### WORK TO BE COMPLETED
Since only the text is wanted, print every entry below exactly and omit the images.

Saved entries
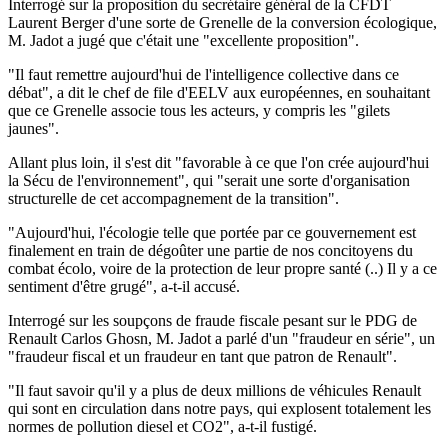
Interrogé sur la proposition du secrétaire général de la CFDT
Laurent Berger d'une sorte de Grenelle de la conversion écologique,
M. Jadot a jugé que c'était une "excellente proposition".
"Il faut remettre aujourd'hui de l'intelligence collective dans ce
débat", a dit le chef de file d'EELV aux européennes, en souhaitant
que ce Grenelle associe tous les acteurs, y compris les "gilets
jaunes".
Allant plus loin, il s'est dit "favorable à ce que l'on crée aujourd'hui
la Sécu de l'environnement", qui "serait une sorte d'organisation
structurelle de cet accompagnement de la transition".
"Aujourd'hui, l'écologie telle que portée par ce gouvernement est
finalement en train de dégoûter une partie de nos concitoyens du
combat écolo, voire de la protection de leur propre santé (..) Il y a ce
sentiment d'être grugé", a-t-il accusé.
Interrogé sur les soupçons de fraude fiscale pesant sur le PDG de
Renault Carlos Ghosn, M. Jadot a parlé d'un "fraudeur en série", un
"fraudeur fiscal et un fraudeur en tant que patron de Renault".
"Il faut savoir qu'il y a plus de deux millions de véhicules Renault
qui sont en circulation dans notre pays, qui explosent totalement les
normes de pollution diesel et CO2", a-t-il fustigé.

### REPLY
Interrogé sur la proposition du secrétaire général de la CFDT
Laurent Berger d'une sorte de Grenelle de la conversion écologique,
M. Jadot a jugé que c'était une "excellente proposition".
"Il faut remettre aujourd'hui de l'intelligence collective dans ce
débat", a dit le chef de file d'EELV aux européennes, en souhaitant
que ce Grenelle associe tous les acteurs, y compris les "gilets
jaunes".
Allant plus loin, il s'est dit "favorable à ce que l'on crée aujourd'hui
la Sécu de l'environnement", qui "serait une sorte d'organisation
structurelle de cet accompagnement de la transition".
"Aujourd'hui, l'écologie telle que portée par ce gouvernement est
finalement en train de dégoûter une partie de nos concitoyens du
combat écolo, voire de la protection de leur propre santé (..) Il y a ce
sentiment d'être grugé", a-t-il accusé.
Interrogé sur les soupçons de fraude fiscale pesant sur le PDG de
Renault Carlos Ghosn, M. Jadot a parlé d'un "fraudeur en série", un
"fraudeur fiscal et un fraudeur en tant que patron de Renault".
"Il faut savoir qu'il y a plus de deux millions de véhicules Renault
qui sont en circulation dans notre pays, qui explosent totalement les
normes de pollution diesel et CO2", a-t-il fustigé.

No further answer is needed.